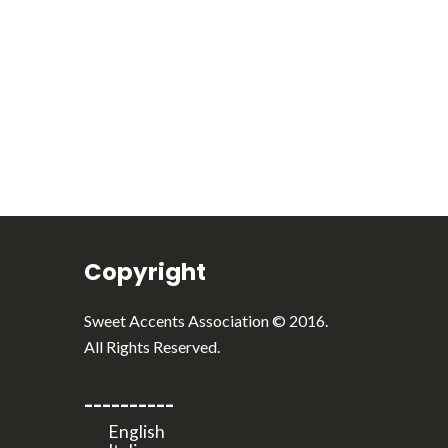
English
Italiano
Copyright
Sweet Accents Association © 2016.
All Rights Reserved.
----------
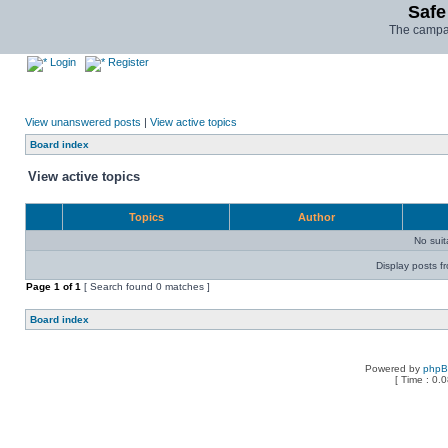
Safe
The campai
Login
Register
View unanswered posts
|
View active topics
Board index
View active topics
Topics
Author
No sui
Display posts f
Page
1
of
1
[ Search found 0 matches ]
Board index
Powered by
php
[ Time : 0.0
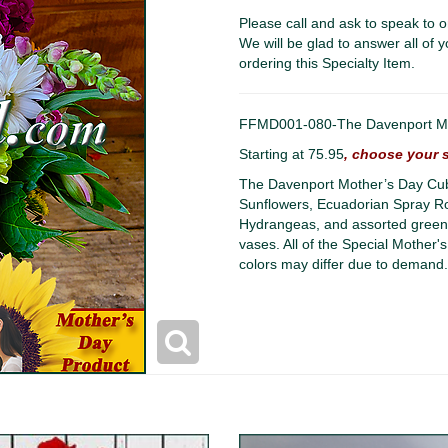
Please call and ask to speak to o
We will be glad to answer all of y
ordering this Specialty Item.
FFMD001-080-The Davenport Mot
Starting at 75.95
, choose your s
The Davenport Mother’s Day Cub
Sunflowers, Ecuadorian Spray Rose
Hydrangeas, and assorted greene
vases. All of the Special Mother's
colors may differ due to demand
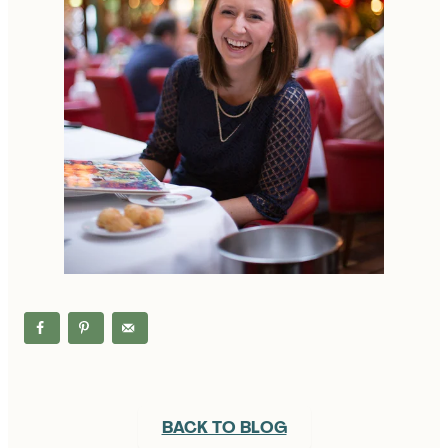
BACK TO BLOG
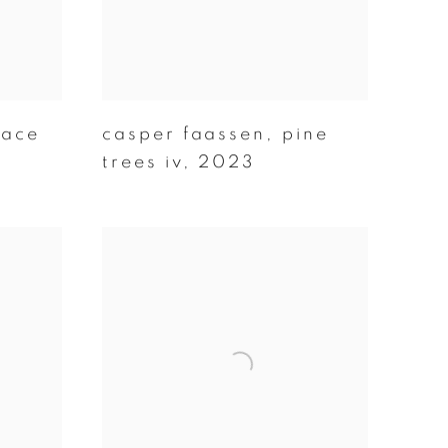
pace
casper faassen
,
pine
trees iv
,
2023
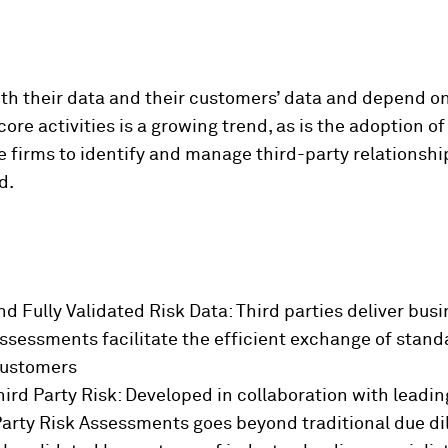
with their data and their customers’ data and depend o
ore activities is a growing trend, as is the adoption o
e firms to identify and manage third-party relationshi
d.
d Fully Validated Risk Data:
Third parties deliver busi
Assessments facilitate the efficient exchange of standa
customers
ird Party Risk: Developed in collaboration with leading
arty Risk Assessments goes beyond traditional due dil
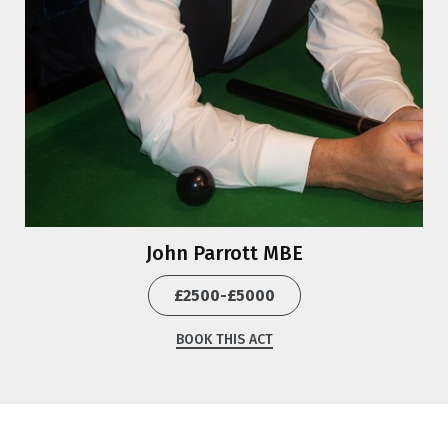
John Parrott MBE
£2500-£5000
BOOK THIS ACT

....

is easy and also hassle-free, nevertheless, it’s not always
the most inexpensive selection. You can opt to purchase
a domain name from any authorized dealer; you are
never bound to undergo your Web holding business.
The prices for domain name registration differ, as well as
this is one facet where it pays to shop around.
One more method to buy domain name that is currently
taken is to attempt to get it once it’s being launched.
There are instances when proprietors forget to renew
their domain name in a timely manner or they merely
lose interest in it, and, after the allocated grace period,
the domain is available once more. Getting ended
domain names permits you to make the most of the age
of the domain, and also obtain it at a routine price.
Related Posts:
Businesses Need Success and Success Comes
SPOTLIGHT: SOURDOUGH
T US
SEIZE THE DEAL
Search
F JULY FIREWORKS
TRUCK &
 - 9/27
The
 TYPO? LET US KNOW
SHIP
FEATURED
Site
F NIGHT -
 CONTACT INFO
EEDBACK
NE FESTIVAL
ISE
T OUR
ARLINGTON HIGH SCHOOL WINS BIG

....

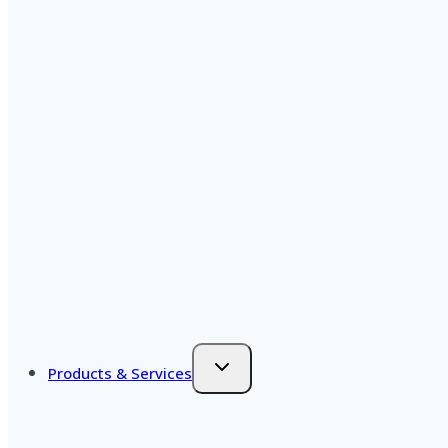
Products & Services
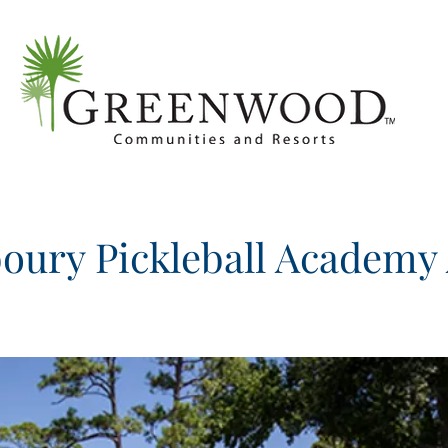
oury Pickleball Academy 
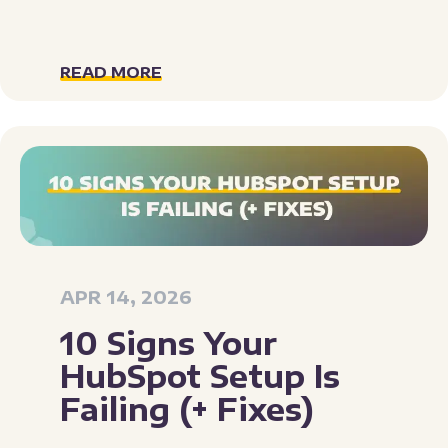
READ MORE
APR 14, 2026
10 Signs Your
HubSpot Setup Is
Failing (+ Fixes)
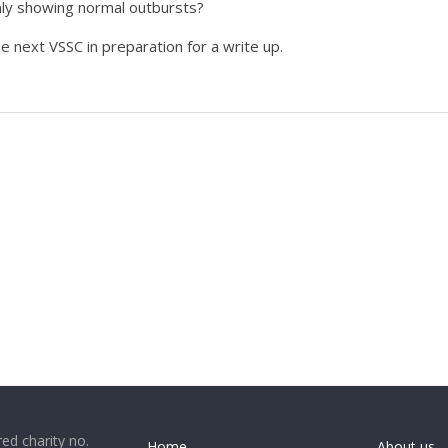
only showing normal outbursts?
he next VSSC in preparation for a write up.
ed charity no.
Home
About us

....

What needs to be done
Whenever a line above includes "their", copy it in full.

Expected answer
with their data and their customers’ data and depend o
their domain name in a timely manner or they merely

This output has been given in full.